# Virtual Network NIC like phyical nic



## Mann-IT (Aug 30, 2018)

HI BSD Pros,

I'am searching for follow problem. I installed opnsense an Firewall on FreeBSD on an vserver with 1physical nic.
Problem without a second lan some things not working probably well.
Now my question, is there a way to create an virtual nic that freebsd think that is an real phycial nic? So i can connect then to LAN in opnsense?

Greetings Mario


----------



## SirDice (Aug 31, 2018)

OPNsense is not supported here. 

PC-BSD, FreeNAS, NAS4Free, and all other FreeBSD Derivatives


----------



## Mann-IT (Aug 31, 2018)

I asking not for opnsense im asking for an virtual nic in freebsd. opnsense is only the firewall software.


----------



## SirDice (Aug 31, 2018)

Mann-IT said:


> opnsense is only the firewall software.

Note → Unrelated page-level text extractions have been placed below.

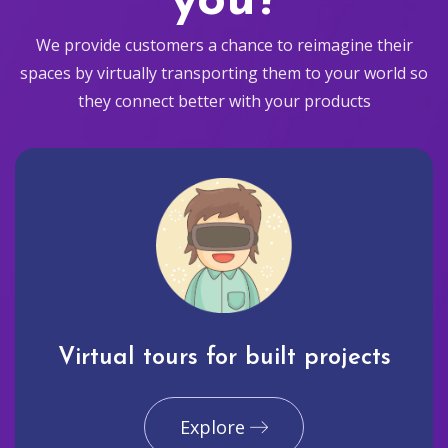
you?
We provide customers a chance to reimagine their
spaces by virtually transporting them to your world so
they connect better with your products
Virtual tours for built projects
Explore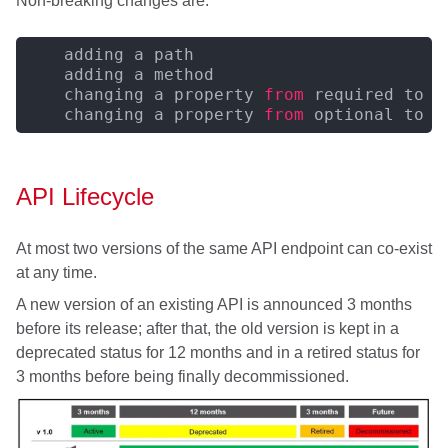
Non-breaking changes are:
    adding a path

    adding a method

    changing a property 
from
 required to o
    changing a property 
from
 optional to r
API Lifecycle
At most two versions of the same API endpoint can co-exist
at any time.
A new version of an existing API is announced 3 months
before its release; after that, the old version is kept in a
deprecated status for 12 months and in a retired status for
3 months before being finally decommissioned.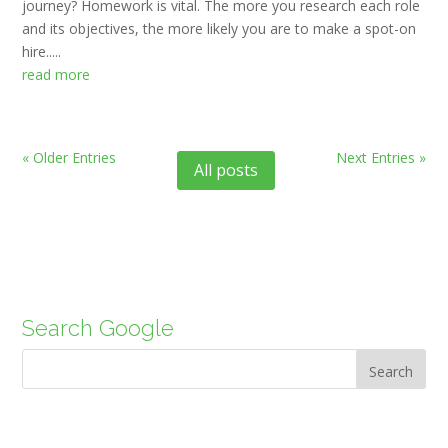
journey? Homework is vital. The more you research each role
and its objectives, the more likely you are to make a spot-on
hire.....
read more
« Older Entries
Next Entries »
All posts
Search Google
Search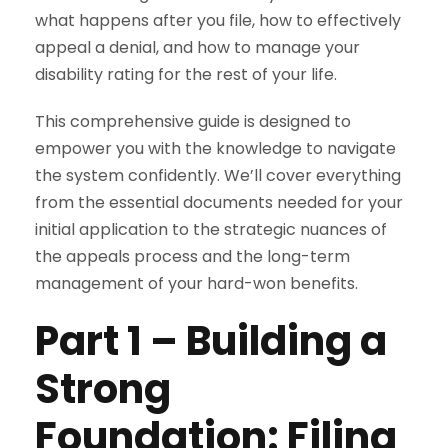
what happens after you file, how to effectively
appeal a denial, and how to manage your
disability rating for the rest of your life.
This comprehensive guide is designed to
empower you with the knowledge to navigate
the system confidently. We’ll cover everything
from the essential documents needed for your
initial application to the strategic nuances of
the appeals process and the long-term
management of your hard-won benefits.
Part 1
–
Building a
Strong
Foundation: Filing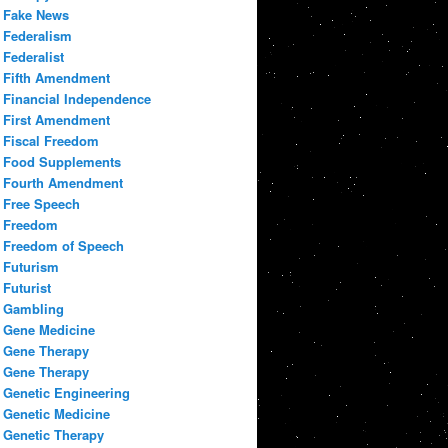
Fake News
Federalism
Federalist
Fifth Amendment
Financial Independence
First Amendment
Fiscal Freedom
Food Supplements
Fourth Amendment
Free Speech
Freedom
Freedom of Speech
Futurism
Futurist
Gambling
Gene Medicine
Gene Therapy
Gene Therapy
Genetic Engineering
Genetic Medicine
Genetic Therapy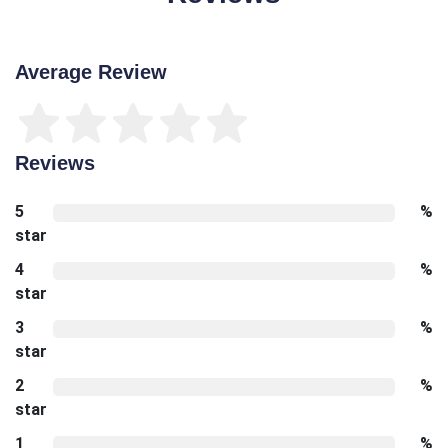
Average Review
Reviews
5
%
star
4
%
star
3
%
star
2
%
star
1
%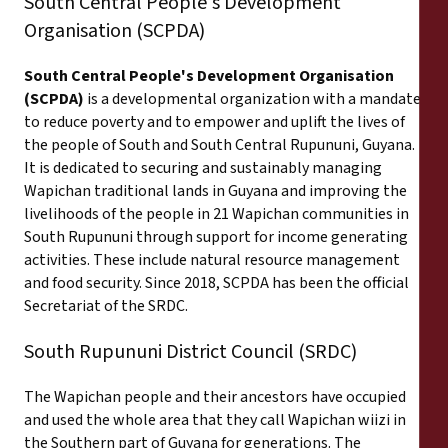
South Central People's Development
Organisation (SCPDA)
South Central People's Development Organisation
(SCPDA)
is a developmental organization with a mandate
to reduce poverty and to empower and uplift the lives of
the people of South and South Central Rupununi, Guyana.
It is dedicated to securing and sustainably managing
Wapichan traditional lands in Guyana and improving the
livelihoods of the people in 21 Wapichan communities in
South Rupununi through support for income generating
activities. These include natural resource management
and food security. Since 2018, SCPDA has been the official
Secretariat of the SRDC.
South Rupununi District Council (SRDC)
The Wapichan people and their ancestors have occupied
and used the whole area that they call Wapichan wiizi in
the Southern part of Guyana for generations. The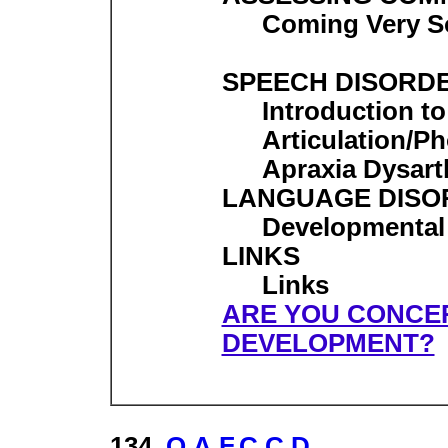
Coming Very 
SPEECH DISORD
Introduction t
Articulation/P
Apraxia Dysart
LANGUAGE DISO
Developmental
LINKS
Links
ARE YOU CONCE
DEVELOPMENT?
134.
O.A.F.C.C.D.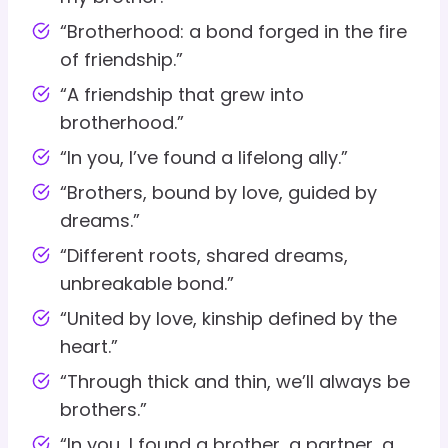
“Brotherhood: a bond forged in the fire
of friendship.”
“A friendship that grew into
brotherhood.”
“In you, I’ve found a lifelong ally.”
“Brothers, bound by love, guided by
dreams.”
“Different roots, shared dreams,
unbreakable bond.”
“United by love, kinship defined by the
heart.”
“Through thick and thin, we’ll always be
brothers.”
“In you, I found a brother, a partner, a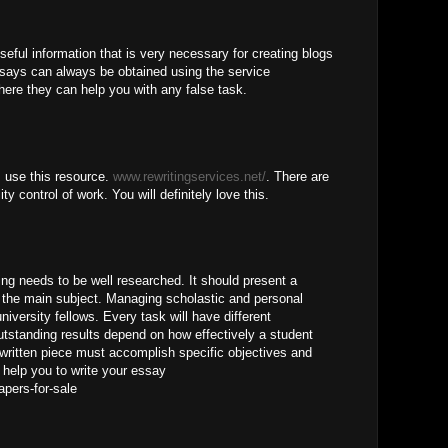
seful information that is very necessary for creating blogs
ssays can always be obtained using the service
ere they can help you with any false task.
, use this resource.
www.rewritingservices.net/
. There are
ty control of work. You will definitely love this.
ng needs to be well researched. It should present a
the main subject. Managing scholastic and personal
university fellows. Every task will have different
utstanding results depend on how effectively a student
written piece must accomplish specific objectives and
help you to write your essay
apers-for-sale
M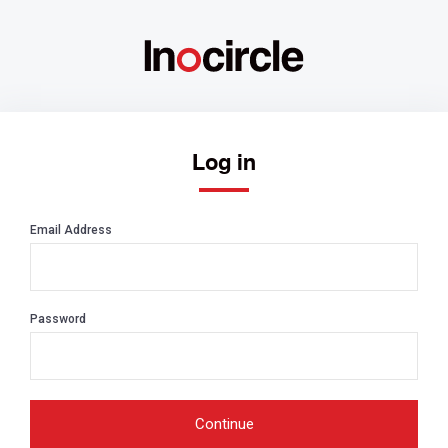
Log in
Email Address
Password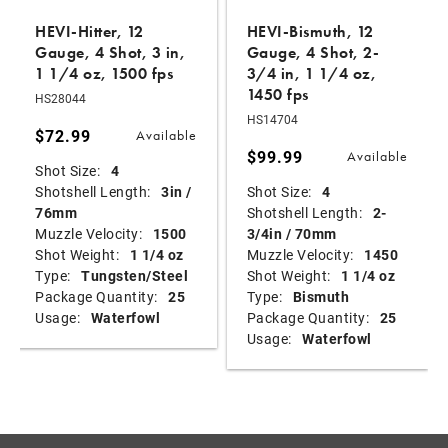
HEVI-Hitter, 12
HEVI-Bismuth, 12
Gauge, 4 Shot, 3 in,
Gauge, 4 Shot, 2-
1 1/4 oz, 1500 fps
3/4 in, 1 1/4 oz,
1450 fps
HS28044
HS14704
$72.99
Available
$99.99
Available
Shot Size:
4
Shotshell Length:
3in /
Shot Size:
4
76mm
Shotshell Length:
2-
Muzzle Velocity:
1500
3/4in / 70mm
Shot Weight:
1 1/4 oz
Muzzle Velocity:
1450
Type:
Tungsten/Steel
Shot Weight:
1 1/4 oz
Package Quantity:
25
Type:
Bismuth
Usage:
Waterfowl
Package Quantity:
25
Usage:
Waterfowl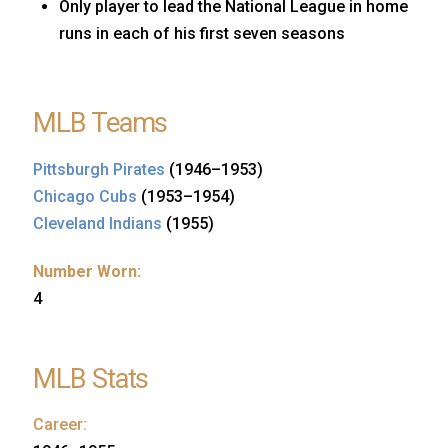
Only player to lead the National League in home
runs in each of his first seven seasons
MLB Teams
Pittsburgh Pirates
(1946–1953)
Chicago Cubs
(1953–1954)
Cleveland Indians
(1955)
Number Worn:
4
MLB Stats
Career: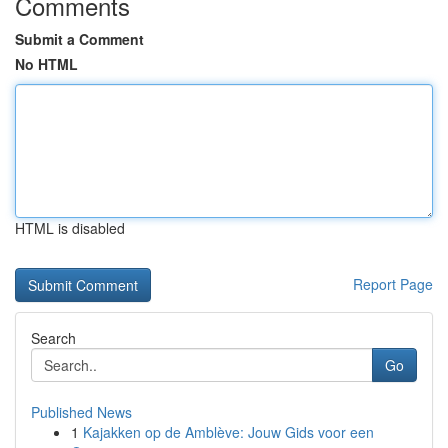
Comments
Submit a Comment
No HTML
HTML is disabled
Report Page
Search
Go
Published News
1
Kajakken op de Amblève: Jouw Gids voor een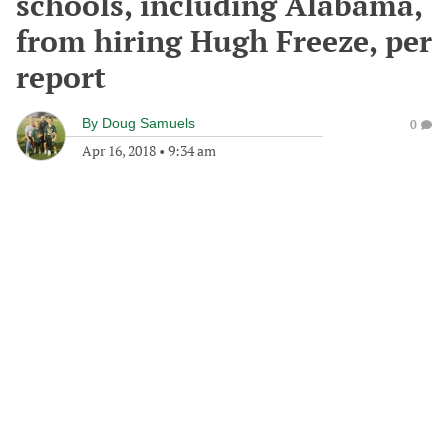
schools, including Alabama,
from hiring Hugh Freeze, per
report
By
Doug Samuels
0
Apr 16, 2018
•
9:34 am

It's not. OPNsense is a completely customized FreeBSD derivative. It was forked from pfSense, which is also a completely customized FreeBSD derivative.


----------



## Mann-IT (Aug 31, 2018)

Yes, but the core system is freebsd. I tried ifonfig lo1 create but this will not work. 
Is there a way do say freebsd create a nic with the feeling like an physical nic?


----------



## SirDice (Aug 31, 2018)

Mann-IT said:


> Yes, but the core system is FreeBSD.


Yes, but is has been completely customized. The way OPNSense is configured is completely different from how a plain FreeBSD is configured. So I could tell you how to do this on FreeBSD but it will likely NOT work for OPNSense because they've set things up differently.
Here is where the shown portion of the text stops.